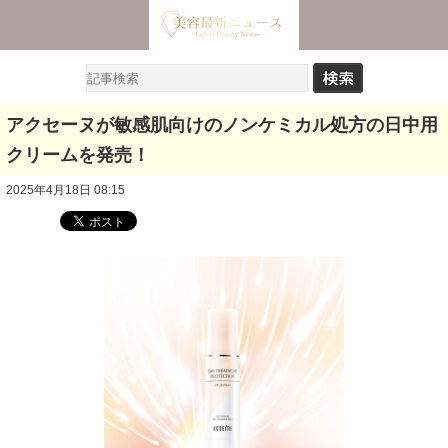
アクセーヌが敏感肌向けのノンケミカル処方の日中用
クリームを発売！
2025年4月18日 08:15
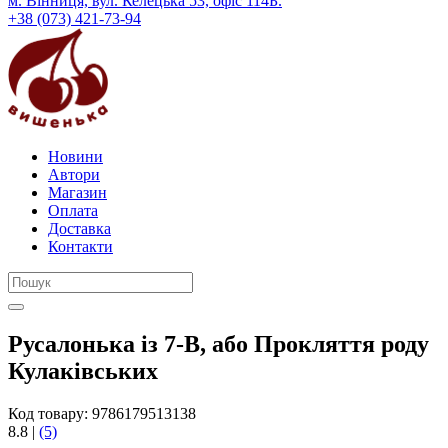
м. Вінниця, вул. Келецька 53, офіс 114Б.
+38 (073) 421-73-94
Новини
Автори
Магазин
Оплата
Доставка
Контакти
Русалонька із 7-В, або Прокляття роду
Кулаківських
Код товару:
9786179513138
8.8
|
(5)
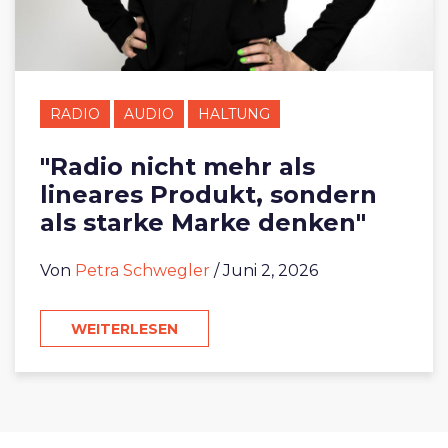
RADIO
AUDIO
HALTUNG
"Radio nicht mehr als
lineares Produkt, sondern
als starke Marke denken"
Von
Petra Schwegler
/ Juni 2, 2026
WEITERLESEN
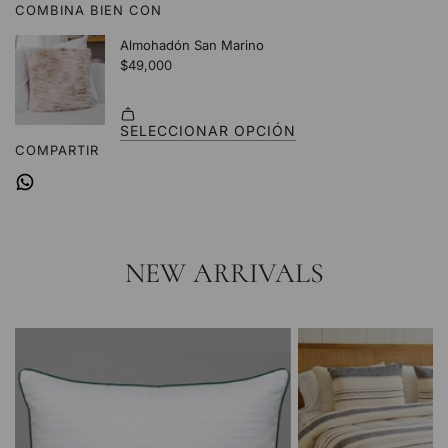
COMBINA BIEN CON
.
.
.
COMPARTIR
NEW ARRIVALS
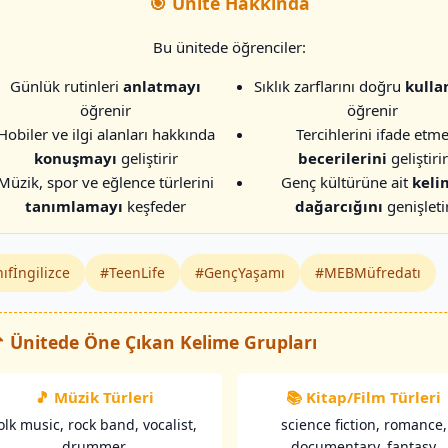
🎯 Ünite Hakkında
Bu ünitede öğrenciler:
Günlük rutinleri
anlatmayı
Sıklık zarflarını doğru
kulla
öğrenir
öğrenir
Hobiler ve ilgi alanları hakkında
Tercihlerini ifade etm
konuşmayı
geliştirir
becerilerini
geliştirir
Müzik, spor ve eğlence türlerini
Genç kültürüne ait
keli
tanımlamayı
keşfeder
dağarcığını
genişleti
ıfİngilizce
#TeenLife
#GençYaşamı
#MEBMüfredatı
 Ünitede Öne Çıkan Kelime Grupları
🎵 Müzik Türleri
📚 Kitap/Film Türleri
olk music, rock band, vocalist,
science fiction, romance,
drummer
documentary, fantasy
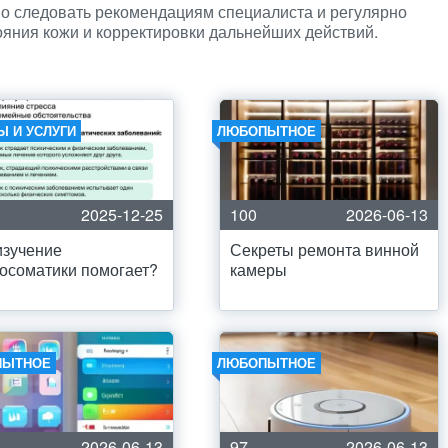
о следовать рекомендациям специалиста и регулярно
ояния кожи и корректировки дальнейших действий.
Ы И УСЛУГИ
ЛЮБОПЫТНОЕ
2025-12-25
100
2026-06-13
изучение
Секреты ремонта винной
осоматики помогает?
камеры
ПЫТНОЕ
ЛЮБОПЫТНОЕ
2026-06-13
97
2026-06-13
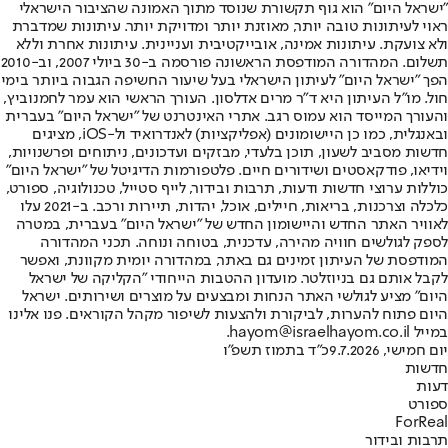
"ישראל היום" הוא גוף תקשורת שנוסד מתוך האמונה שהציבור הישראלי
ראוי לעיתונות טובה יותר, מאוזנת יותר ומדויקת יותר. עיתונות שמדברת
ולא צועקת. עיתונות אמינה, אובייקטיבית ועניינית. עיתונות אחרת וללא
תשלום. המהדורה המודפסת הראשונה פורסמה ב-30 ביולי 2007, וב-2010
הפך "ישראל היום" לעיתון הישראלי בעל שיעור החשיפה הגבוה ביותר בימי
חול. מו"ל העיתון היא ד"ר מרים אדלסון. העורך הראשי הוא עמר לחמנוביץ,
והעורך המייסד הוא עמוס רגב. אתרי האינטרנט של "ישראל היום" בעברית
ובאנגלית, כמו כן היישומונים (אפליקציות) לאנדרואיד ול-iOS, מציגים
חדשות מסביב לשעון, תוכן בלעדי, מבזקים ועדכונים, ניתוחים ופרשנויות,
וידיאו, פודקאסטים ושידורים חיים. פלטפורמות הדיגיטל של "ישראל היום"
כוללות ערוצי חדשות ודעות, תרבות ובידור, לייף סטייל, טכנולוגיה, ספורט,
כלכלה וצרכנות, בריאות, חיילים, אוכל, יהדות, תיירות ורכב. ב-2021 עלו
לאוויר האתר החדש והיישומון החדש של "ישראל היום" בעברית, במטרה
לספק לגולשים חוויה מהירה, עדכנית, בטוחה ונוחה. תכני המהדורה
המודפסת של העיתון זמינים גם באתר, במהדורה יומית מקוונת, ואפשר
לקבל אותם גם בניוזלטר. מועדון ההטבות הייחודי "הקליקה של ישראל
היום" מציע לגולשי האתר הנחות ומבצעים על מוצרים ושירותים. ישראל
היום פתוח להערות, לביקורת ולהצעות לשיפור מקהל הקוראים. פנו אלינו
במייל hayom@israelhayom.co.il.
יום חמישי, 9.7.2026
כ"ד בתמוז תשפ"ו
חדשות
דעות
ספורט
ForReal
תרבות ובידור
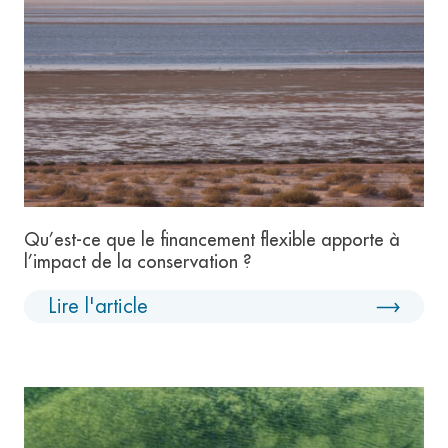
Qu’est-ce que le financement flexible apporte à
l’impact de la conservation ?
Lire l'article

* * *

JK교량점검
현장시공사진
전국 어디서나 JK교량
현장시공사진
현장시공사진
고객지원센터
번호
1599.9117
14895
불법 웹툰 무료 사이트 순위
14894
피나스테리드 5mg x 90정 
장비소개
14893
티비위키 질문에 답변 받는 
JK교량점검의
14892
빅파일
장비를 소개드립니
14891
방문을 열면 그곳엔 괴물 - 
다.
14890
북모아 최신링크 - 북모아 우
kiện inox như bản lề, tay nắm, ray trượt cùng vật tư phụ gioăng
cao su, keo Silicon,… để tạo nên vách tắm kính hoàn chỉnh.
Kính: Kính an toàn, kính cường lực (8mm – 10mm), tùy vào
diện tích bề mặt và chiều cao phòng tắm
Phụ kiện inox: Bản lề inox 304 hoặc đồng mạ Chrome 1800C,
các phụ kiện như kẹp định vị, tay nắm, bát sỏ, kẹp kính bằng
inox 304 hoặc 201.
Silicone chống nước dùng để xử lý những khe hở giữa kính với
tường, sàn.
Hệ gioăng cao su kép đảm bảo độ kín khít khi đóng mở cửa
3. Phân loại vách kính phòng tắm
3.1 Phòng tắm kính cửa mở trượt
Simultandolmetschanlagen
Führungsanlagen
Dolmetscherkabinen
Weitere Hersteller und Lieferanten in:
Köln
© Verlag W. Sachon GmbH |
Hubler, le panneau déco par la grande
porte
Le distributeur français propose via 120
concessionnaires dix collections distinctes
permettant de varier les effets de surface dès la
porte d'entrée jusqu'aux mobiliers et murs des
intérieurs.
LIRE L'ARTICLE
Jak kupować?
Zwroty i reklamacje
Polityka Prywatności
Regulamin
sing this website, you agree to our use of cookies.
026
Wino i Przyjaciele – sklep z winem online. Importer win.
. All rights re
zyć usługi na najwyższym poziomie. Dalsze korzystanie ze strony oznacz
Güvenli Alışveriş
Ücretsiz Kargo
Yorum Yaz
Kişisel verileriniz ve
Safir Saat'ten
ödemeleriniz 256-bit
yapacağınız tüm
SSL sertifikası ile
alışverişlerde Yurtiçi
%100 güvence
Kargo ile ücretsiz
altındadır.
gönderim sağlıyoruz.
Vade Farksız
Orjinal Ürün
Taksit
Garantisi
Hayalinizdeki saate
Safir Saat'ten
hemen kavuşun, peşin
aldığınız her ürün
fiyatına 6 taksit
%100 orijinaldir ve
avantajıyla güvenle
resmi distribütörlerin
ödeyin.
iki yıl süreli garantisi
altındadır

> _Exercise details_: Reproduce exactly the lines of the data above that run from the line with "WEITERLESEN" down to the line with "Müzik, spor ve eğlence türlerini", both ends included. Pictures do not belong in the copy.

> _Solution to this exercise_:
WEITERLESEN
COMBINA BIEN CON
.
.
.
COMPARTIR
NEW ARRIVALS
🎯 Ünite Hakkında
Bu ünitede öğrenciler:
Günlük rutinleri
anlatmayı
Sıklık zarflarını doğru
kulla
öğrenir
öğrenir
Hobiler ve ilgi alanları hakkında
Tercihlerini ifade etm
konuşmayı
geliştirir
becerilerini
geliştirir
Müzik, spor ve eğlence türlerini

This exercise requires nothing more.